%%

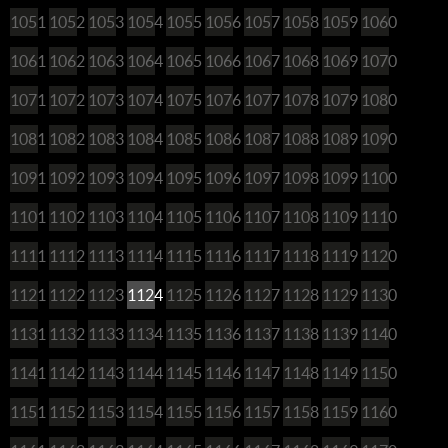
1051
1052
1053
1054
1055
1056
1057
1058
1059
1060
1061
1062
1063
1064
1065
1066
1067
1068
1069
1070
1071
1072
1073
1074
1075
1076
1077
1078
1079
1080
1081
1082
1083
1084
1085
1086
1087
1088
1089
1090
1091
1092
1093
1094
1095
1096
1097
1098
1099
1100
1101
1102
1103
1104
1105
1106
1107
1108
1109
1110
1111
1112
1113
1114
1115
1116
1117
1118
1119
1120
1121
1122
1123
1124
1125
1126
1127
1128
1129
1130
1131
1132
1133
1134
1135
1136
1137
1138
1139
1140
1141
1142
1143
1144
1145
1146
1147
1148
1149
1150
1151
1152
1153
1154
1155
1156
1157
1158
1159
1160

%%

The material must be restated verbatim. Its pictures must be omitted.

1051
1052
1053
1054
1055
1056
1057
1058
1059
1060
1061
1062
1063
1064
1065
1066
1067
1068
1069
1070
1071
1072
1073
1074
1075
1076
1077
1078
1079
1080
1081
1082
1083
1084
1085
1086
1087
1088
1089
1090
1091
1092
1093
1094
1095
1096
1097
1098
1099
1100
1101
1102
1103
1104
1105
1106
1107
1108
1109
1110
1111
1112
1113
1114
1115
1116
1117
1118
1119
1120
1121
1122
1123
1124
1125
1126
1127
1128
1129
1130
1131
1132
1133
1134
1135
1136
1137
1138
1139
1140
1141
1142
1143
1144
1145
1146
1147
1148
1149
1150
1151
1152
1153
1154
1155
1156
1157
1158
1159
1160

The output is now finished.